DIRECTIONS FOR THIS TASK:
In full and without error, repeat the entries below.

THE DATA:

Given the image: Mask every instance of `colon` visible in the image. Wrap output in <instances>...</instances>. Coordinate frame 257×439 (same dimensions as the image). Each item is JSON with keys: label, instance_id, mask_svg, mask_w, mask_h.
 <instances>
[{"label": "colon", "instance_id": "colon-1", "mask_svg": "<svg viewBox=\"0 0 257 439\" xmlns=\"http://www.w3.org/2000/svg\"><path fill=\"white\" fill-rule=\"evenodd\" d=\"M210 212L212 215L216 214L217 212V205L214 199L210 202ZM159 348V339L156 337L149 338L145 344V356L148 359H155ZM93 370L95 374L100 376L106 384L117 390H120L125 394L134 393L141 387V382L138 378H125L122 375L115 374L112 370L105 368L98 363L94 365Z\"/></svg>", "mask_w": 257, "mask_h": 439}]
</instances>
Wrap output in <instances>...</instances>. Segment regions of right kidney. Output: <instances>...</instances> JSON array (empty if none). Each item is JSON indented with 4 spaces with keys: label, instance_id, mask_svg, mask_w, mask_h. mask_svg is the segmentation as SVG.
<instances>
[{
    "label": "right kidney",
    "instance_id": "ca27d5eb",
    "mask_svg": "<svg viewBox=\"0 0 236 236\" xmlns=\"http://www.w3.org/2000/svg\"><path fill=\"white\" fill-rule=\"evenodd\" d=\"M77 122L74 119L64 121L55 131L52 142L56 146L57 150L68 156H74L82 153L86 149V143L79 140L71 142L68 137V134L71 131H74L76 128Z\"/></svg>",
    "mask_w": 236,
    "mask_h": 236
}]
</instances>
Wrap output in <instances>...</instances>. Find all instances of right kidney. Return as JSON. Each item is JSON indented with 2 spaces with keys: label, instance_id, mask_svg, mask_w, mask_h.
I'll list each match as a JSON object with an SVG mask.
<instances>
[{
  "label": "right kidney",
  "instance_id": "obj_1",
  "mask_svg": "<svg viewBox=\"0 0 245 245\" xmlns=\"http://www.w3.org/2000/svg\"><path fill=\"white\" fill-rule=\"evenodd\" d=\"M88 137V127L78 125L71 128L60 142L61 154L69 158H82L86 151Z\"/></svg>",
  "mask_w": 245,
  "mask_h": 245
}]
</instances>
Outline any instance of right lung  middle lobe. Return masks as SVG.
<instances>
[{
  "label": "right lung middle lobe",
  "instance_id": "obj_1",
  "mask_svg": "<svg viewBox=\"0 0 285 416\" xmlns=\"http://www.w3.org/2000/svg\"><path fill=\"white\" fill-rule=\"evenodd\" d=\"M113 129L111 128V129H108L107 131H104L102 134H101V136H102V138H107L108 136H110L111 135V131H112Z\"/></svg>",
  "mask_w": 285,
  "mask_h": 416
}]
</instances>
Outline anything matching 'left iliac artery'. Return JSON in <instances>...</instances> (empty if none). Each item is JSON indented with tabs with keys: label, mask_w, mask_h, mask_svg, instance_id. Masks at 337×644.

SOLUTION TO THIS TASK:
Given the image: Mask every instance of `colon` visible in the image. Wrap output in <instances>...</instances>. Coordinate frame 257×439 (same dimensions as the image). Each item is JSON with keys: label, instance_id, mask_svg, mask_w, mask_h.
 <instances>
[{"label": "colon", "instance_id": "colon-1", "mask_svg": "<svg viewBox=\"0 0 257 439\" xmlns=\"http://www.w3.org/2000/svg\"><path fill=\"white\" fill-rule=\"evenodd\" d=\"M210 212L212 215L216 214L217 212V205L214 199L210 202ZM159 348V339L156 337L149 338L145 344V356L148 359H155ZM93 370L95 374L100 376L106 384L117 390H120L125 394L134 393L141 387V382L138 378H125L122 375L115 374L112 370L105 368L98 363L94 365Z\"/></svg>", "mask_w": 257, "mask_h": 439}]
</instances>
Wrap output in <instances>...</instances>. Segment regions of right kidney. Output: <instances>...</instances> JSON array (empty if none). Each item is JSON indented with 4 spaces with keys: label, instance_id, mask_svg, mask_w, mask_h. mask_svg is the segmentation as SVG.
<instances>
[{
    "label": "right kidney",
    "instance_id": "ca27d5eb",
    "mask_svg": "<svg viewBox=\"0 0 236 236\" xmlns=\"http://www.w3.org/2000/svg\"><path fill=\"white\" fill-rule=\"evenodd\" d=\"M77 122L74 119L64 121L55 131L52 142L56 146L57 150L68 156H74L82 153L86 149V143L79 140L71 142L68 137V134L71 131H74L76 128Z\"/></svg>",
    "mask_w": 236,
    "mask_h": 236
}]
</instances>
Wrap output in <instances>...</instances>. Find all instances of right kidney. Return as JSON. Each item is JSON indented with 2 spaces with keys: label, instance_id, mask_svg, mask_w, mask_h.
I'll list each match as a JSON object with an SVG mask.
<instances>
[{
  "label": "right kidney",
  "instance_id": "obj_1",
  "mask_svg": "<svg viewBox=\"0 0 245 245\" xmlns=\"http://www.w3.org/2000/svg\"><path fill=\"white\" fill-rule=\"evenodd\" d=\"M88 137V127L78 125L71 128L60 142L61 154L69 158H82L86 151Z\"/></svg>",
  "mask_w": 245,
  "mask_h": 245
}]
</instances>
Outline any instance of right lung  middle lobe. Return masks as SVG.
<instances>
[{
  "label": "right lung middle lobe",
  "instance_id": "obj_1",
  "mask_svg": "<svg viewBox=\"0 0 285 416\" xmlns=\"http://www.w3.org/2000/svg\"><path fill=\"white\" fill-rule=\"evenodd\" d=\"M113 129L111 128V129H108L107 131H104L102 134H101V136H102V138H107L108 136H110L111 135V131H112Z\"/></svg>",
  "mask_w": 285,
  "mask_h": 416
}]
</instances>
Outline anything matching 'left iliac artery'. Return JSON in <instances>...</instances> (empty if none). Each item is JSON indented with tabs with keys: label, mask_w, mask_h, mask_svg, instance_id. Masks at 337×644.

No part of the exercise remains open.